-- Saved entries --
==================================================

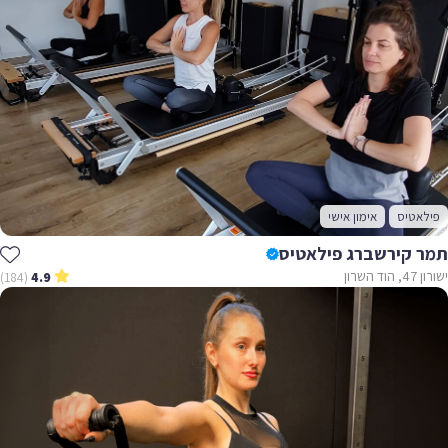
פילאטיס
אימון אישי
תמר קירשברג פילאטיס
ישורון 47, הוד השרון
(184)
4.9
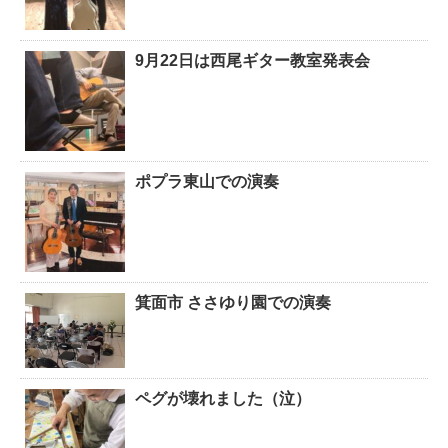
9月22日は西尾ギター教室発表会
ポプラ東山での演奏
箕面市 ささゆり園での演奏
ペグが壊れました（泣）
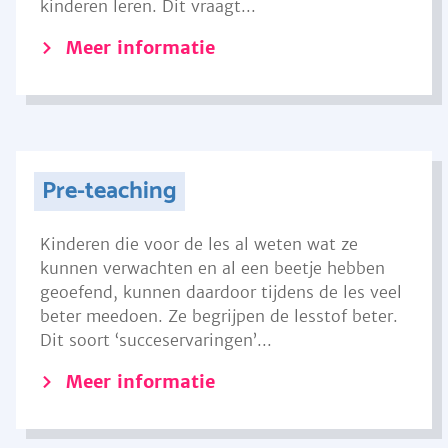
kinderen leren. Dit vraagt...
Meer informatie
Pre-teaching
Kinderen die voor de les al weten wat ze
kunnen verwachten en al een beetje hebben
geoefend, kunnen daardoor tijdens de les veel
beter meedoen. Ze begrijpen de lesstof beter.
Dit soort ‘succeservaringen’...
Meer informatie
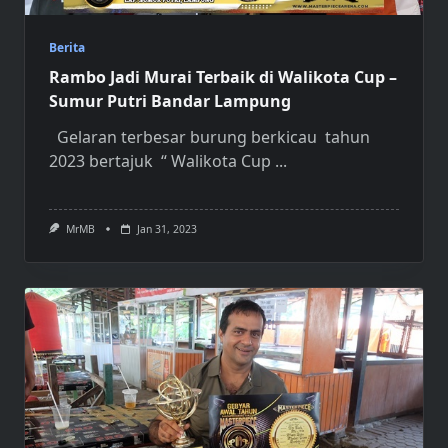
Berita
Rambo Jadi Murai Terbaik di Walikota Cup –
Sumur Putri Bandar Lampung
Gelaran terbesar burung berkicau tahun
2023 bertajuk “ Walikota Cup
...
MrMB
Jan 31, 2023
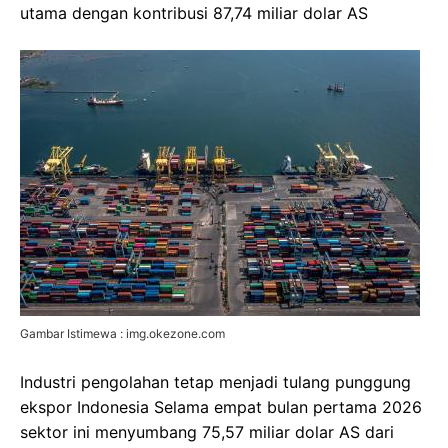
utama dengan kontribusi 87,74 miliar dolar AS
Gambar Istimewa : img.okezone.com
Industri pengolahan tetap menjadi tulang punggung
ekspor Indonesia Selama empat bulan pertama 2026
sektor ini menyumbang 75,57 miliar dolar AS dari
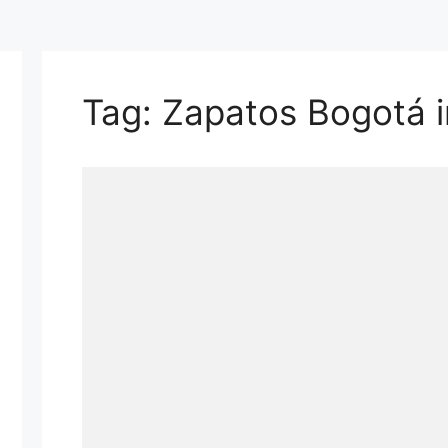
Tag: Zapatos Bogotá 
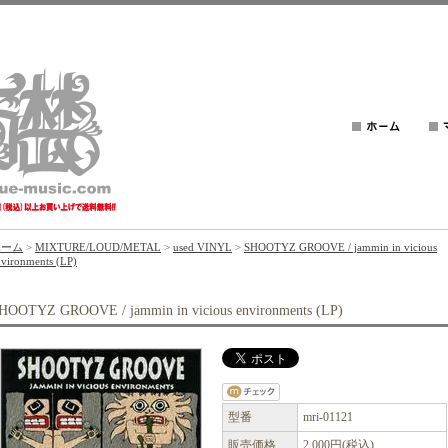
ホーム
>
MIXTURE/LOUD/METAL
>
used VINYL
>
SHOOTYZ GROOVE / jammin in vicious
nvironments (LP)
HOOTYZ GROOVE / jammin in vicious environments (LP)
型番
mri-01121
販売価格
2,000円(税込)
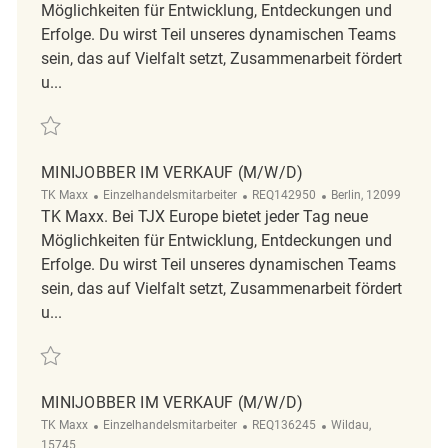
Möglichkeiten für Entwicklung, Entdeckungen und
Erfolge. Du wirst Teil unseres dynamischen Teams
sein, das auf Vielfalt setzt, Zusammenarbeit fördert
u...
Retten Minijobber im Verkauf (m/w/d) REQ125322
MINIJOBBER IM VERKAUF (M/W/D)
Kategorie
ReqId
Ort
TK Maxx
Einzelhandelsmitarbeiter
REQ142950
Berlin, 12099
TK Maxx. Bei TJX Europe bietet jeder Tag neue
Möglichkeiten für Entwicklung, Entdeckungen und
Erfolge. Du wirst Teil unseres dynamischen Teams
sein, das auf Vielfalt setzt, Zusammenarbeit fördert
u...
Retten Minijobber im Verkauf (m/w/d) REQ142950
MINIJOBBER IM VERKAUF (M/W/D)
Kategorie
ReqId
Ort
TK Maxx
Einzelhandelsmitarbeiter
REQ136245
Wildau,
15745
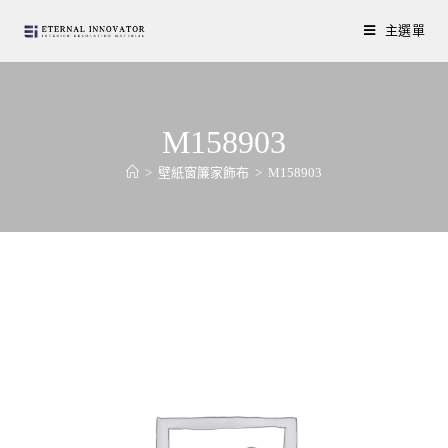
主選單
M158903
>
壁紙窗簾家飾布
>
M158903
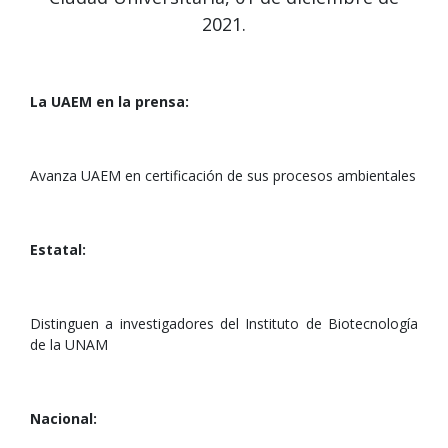
2021.
La UAEM en la prensa:
Avanza UAEM en certificación de sus procesos ambientales
Estatal:
Distinguen a investigadores del Instituto de Biotecnología
de la UNAM
Nacional:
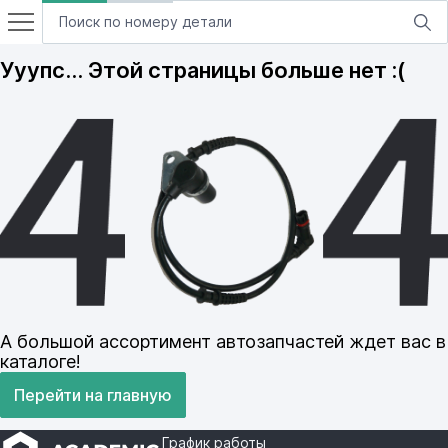
Ууупс… Этой страницы больше нет :(
А большой ассортимент автозапчастей ждет вас в
каталоге!
Перейти на главную
График работы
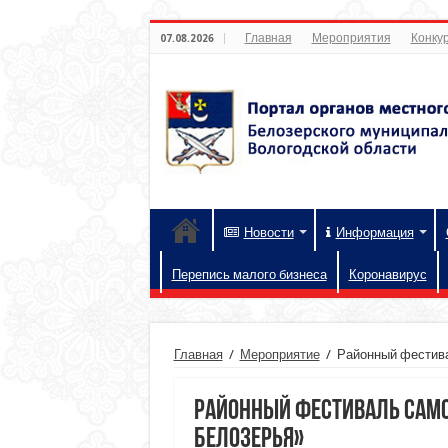
Главная
Мероприятия
Конкур
07.08.2026
Новости
Информация
Перепись малого бизнеса
Коронавирус
Главная
/
Мероприятие
/
Районный фестива
Районный фестиваль само
Белозерья»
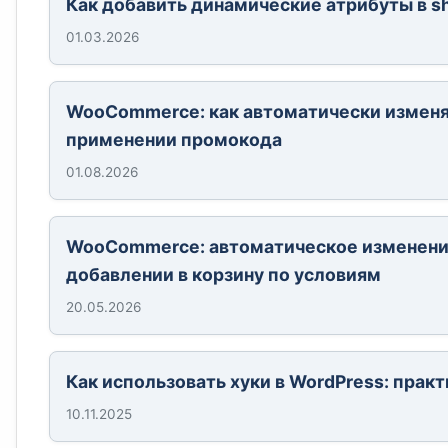
Как добавить динамические атрибуты в s
01.03.2026
WooCommerce: как автоматически изменя
применении промокода
01.08.2026
WooCommerce: автоматическое изменени
добавлении в корзину по условиям
20.05.2026
Как использовать хуки в WordPress: прак
10.11.2025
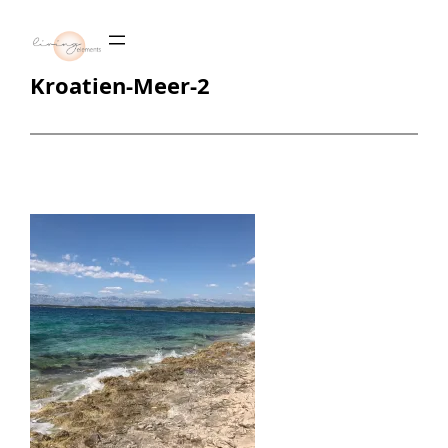
Zum
Inhalt
springen
Kroatien-Meer-2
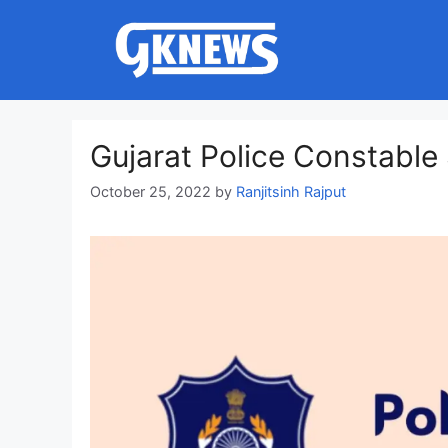
Skip
to
content
Gujarat Police Constable
October 25, 2022
by
Ranjitsinh Rajput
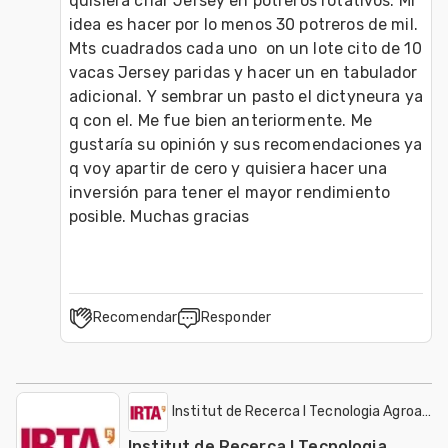
quisiera criar Jersey en potreros rotativos. Mi 
idea es hacer por lo menos 30 potreros de mil. 
Mts cuadrados cada uno  on un lote cito de 10 
vacas Jersey paridas y hacer un en tabulador 
adicional. Y sembrar un pasto el dictyneura ya 
q con el. Me fue bien anteriormente. Me 
gustaría su opinión y sus recomendaciones ya 
q voy apartir de cero y quisiera hacer una 
inversión para tener el mayor rendimiento 
posible. Muchas gracias
Recomendar
Responder
Institut de Recerca I Tecnologia Agroalime
Institut de Recerca I Tecnologia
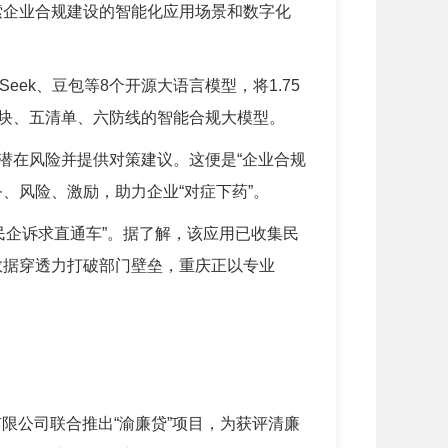
索企业合规建设的智能化应用场景和数字化
Seek
、豆包等
8
个开源大语言模型，将
1.75
块、五清单、六防线的智能合规大模型。
潜在风险并提供对策建议。这便是
“
企业合规
务、风险、激励，助力企业
“
对症下药
”
。
“民企诉求直通车”。据了解，该应用已收集民
数据穿透力打破部门壁垒，重庆正以专业
限公司联合推出“渝廉贷”项目，为获评清廉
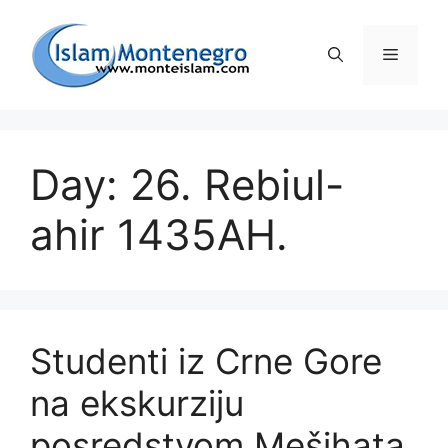
Preskoči
na
Izborni
sadržaj
Day: 26. Rebiul-
ahir 1435AH.
Studenti iz Crne Gore
na ekskurziju
posredstvom Mešihata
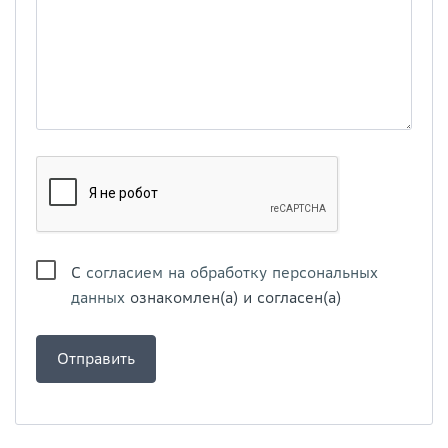
С
согласием на обработку персональных
данных
ознакомлен(а) и согласен(а)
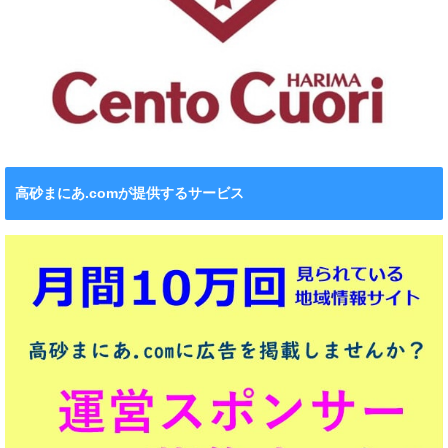
高砂まにあ.comが提供するサービス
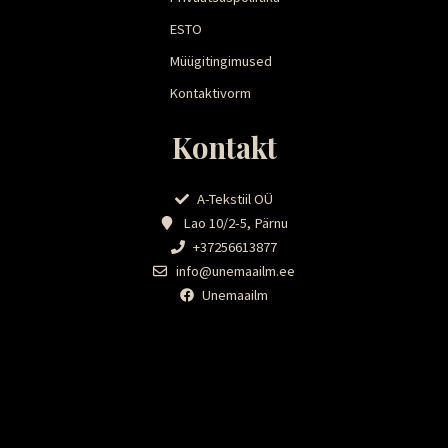
ESTO
Müügitingimused
Kontaktivorm
Kontakt
A-Tekstiil OÜ
Lao 10/2-5, Pärnu
+37256613877
info@unemaailm.ee
Unemaailm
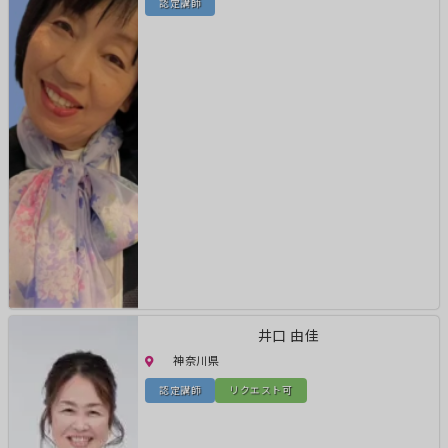
認定講師
井口 由佳
神奈川県
認定講師
リクエスト可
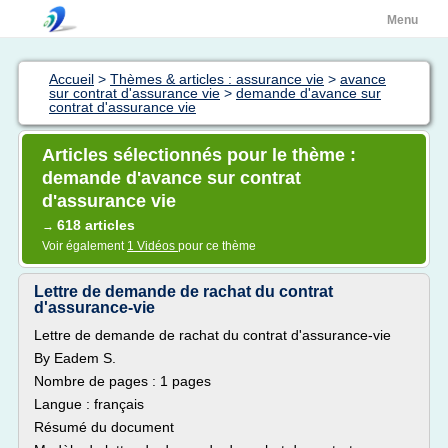
Menu
Accueil
>
Thèmes & articles : assurance vie
>
avance
sur contrat d'assurance vie
>
demande d'avance sur
contrat d'assurance vie
Articles sélectionnés pour le thème :
demande d'avance sur contrat
d'assurance vie
618 articles
→
Voir également
1 Vidéos
pour ce thème
Lettre de demande de rachat du contrat
d'assurance-vie
Lettre de demande de rachat du contrat d'assurance-vie
By Eadem S.
Nombre de pages : 1 pages
Langue : français
Résumé du document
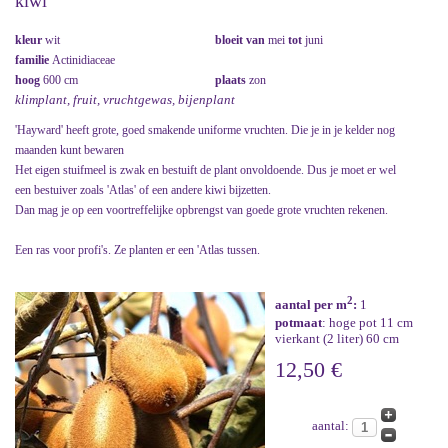
kiwi
kleur
wit
bloeit van
mei
tot
juni
familie
Actinidiaceae
hoog
600 cm
plaats
zon
klimplant, fruit, vruchtgewas, bijenplant
'Hayward' heeft grote, goed smakende uniforme vruchten. Die je in je kelder nog
maanden kunt bewaren
Het eigen stuifmeel is zwak en bestuift de plant onvoldoende. Dus je moet er wel
een bestuiver zoals 'Atlas' of een andere kiwi bijzetten.
Dan mag je op een voortreffelijke opbrengst van goede grote vruchten rekenen.
Een ras voor profi's. Ze planten er een 'Atlas tussen.
2
aantal per m
:
1
potmaat
: hoge pot 11 cm
vierkant (2 liter) 60 cm
12,50 €
aantal:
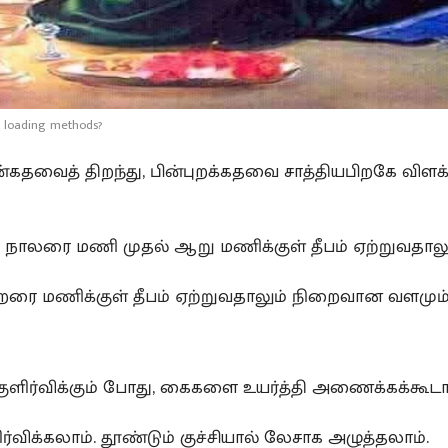
 loading methods?
ுன்கதவைத் திறந்து, பின்புறக்கதவை சாத்தியபிறகே விளக
ாலரை மணி முதல் ஆறு மணிக்குள் தீபம் ஏற்றுவதாலு
ை மணிக்குள் தீபம் ஏற்றுவதாலும் நிறைவான வளமும்
ுளிர்விக்கும் போது, கைகளை உயர்த்தி அணைக்கக்கூடா
ிர்விக்கலாம். தூண்டும் குச்சியால் லேசாக அழுத்தலாம்.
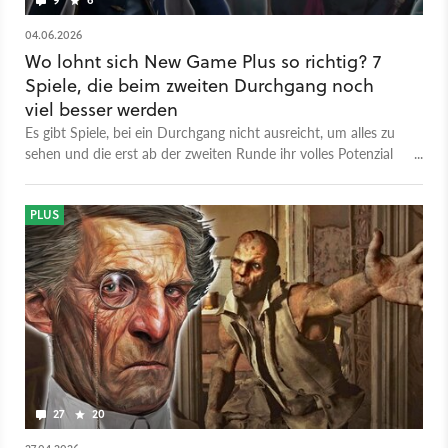
04.06.2026
Wo lohnt sich New Game Plus so richtig? 7
Spiele, die beim zweiten Durchgang noch
viel besser werden
Es gibt Spiele, bei ein Durchgang nicht ausreicht, um alles zu
sehen und die erst ab der zweiten Runde ihr volles Potenzial
entfalten. Wir stellen euch sieben Titel vor, die ihr unbedingt
im New Game Plus spielen solltet.
PLUS
27
20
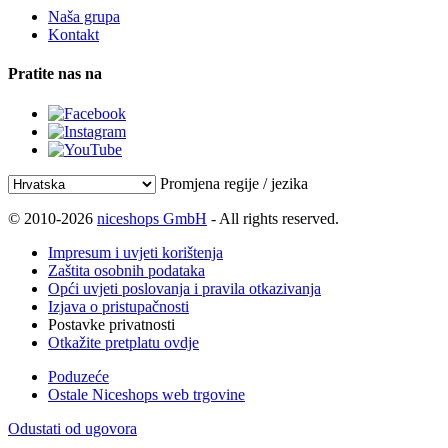
Naša grupa
Kontakt
Pratite nas na
Promjena regije / jezika
© 2010-2026
niceshops GmbH
- All rights reserved.
Impresum i uvjeti korištenja
Zaštita osobnih podataka
Opći uvjeti poslovanja i pravila otkazivanja
Izjava o pristupačnosti
Postavke privatnosti
Otkažite pretplatu ovdje
Poduzeće
Ostale Niceshops web trgovine
Odustati od ugovora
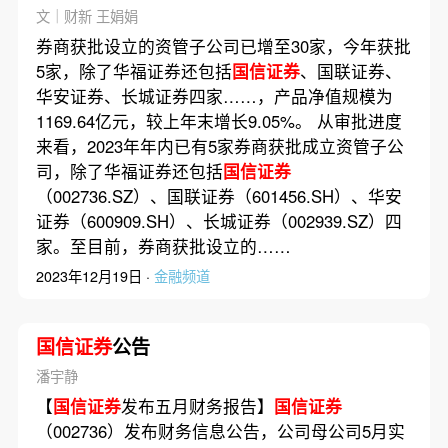
文｜财新 王娟娟
券商获批设立的资管子公司已增至30家，今年获批
5家，除了华福证券还包括
国信证券
、国联证券、
华安证券、长城证券四家……，产品净值规模为
1169.64亿元，较上年末增长9.05%。 从审批进度
来看，2023年年内已有5家券商获批成立资管子公
司，除了华福证券还包括
国信证券
（002736.SZ）、国联证券（601456.SH）、华安
证券（600909.SH）、长城证券（002939.SZ）四
家。至目前，券商获批设立的……
2023年12月19日 ·
金融频道
国信证券
公告
潘宇静
【
国信证券
发布五月财务报告】
国信证券
（002736）发布财务信息公告，公司母公司5月实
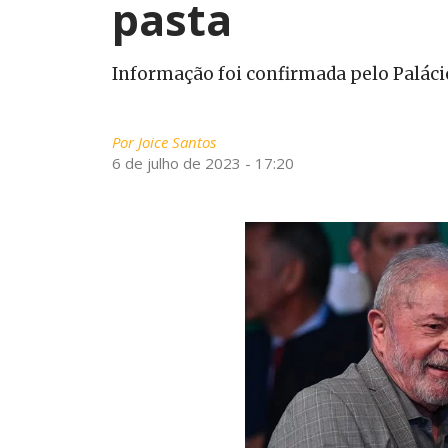
pasta
Informação foi confirmada pelo Palácio
Por
Joice Santos
6 de julho de 2023 - 17:20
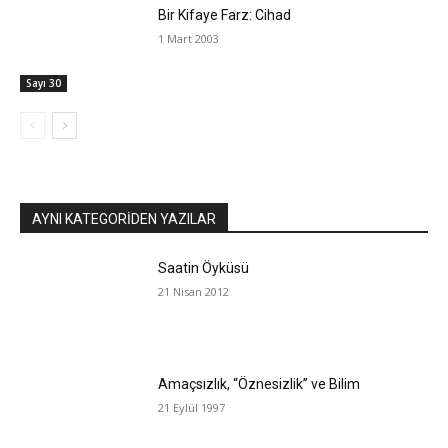
Bir Kifaye Farz: Cihad
1 Mart 2003
Sayı 30
AYNI KATEGORIDEN YAZILAR
Saatin Öyküsü
21 Nisan 2012
Amaçsızlık, “Öznesizlik” ve Bilim
21 Eylül 1997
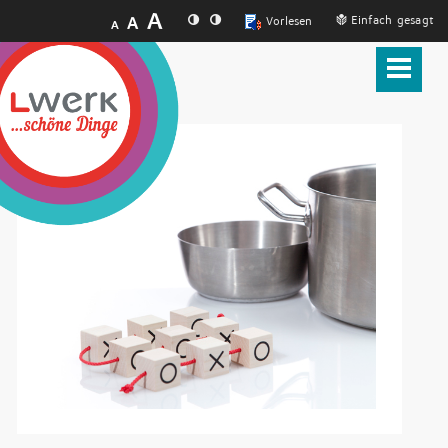
A
A
Einfach gesagt
Vorlesen
A
Produkte
Lwerk
Presse
Kontakt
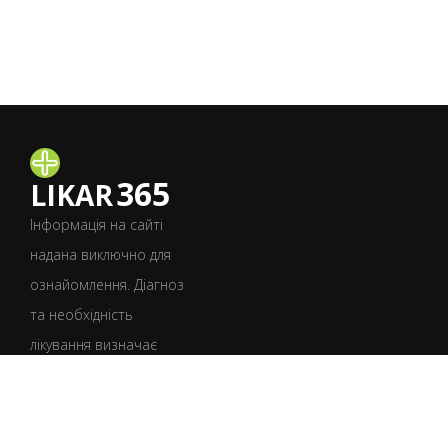
365
LIKAR
Інформація на сайті
надана виключно для
ознайомлення. Діагноз
та необхідність
лікування визначає
лише лікар після
консультації.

==================================================

-- Exercise goal --
For each line of the data that includes the word "Tecnologia", return a copy of it.

-- Response to the exercise --
Institut de Recerca I Tecnologia Agroalime
Institut de Recerca I Tecnologia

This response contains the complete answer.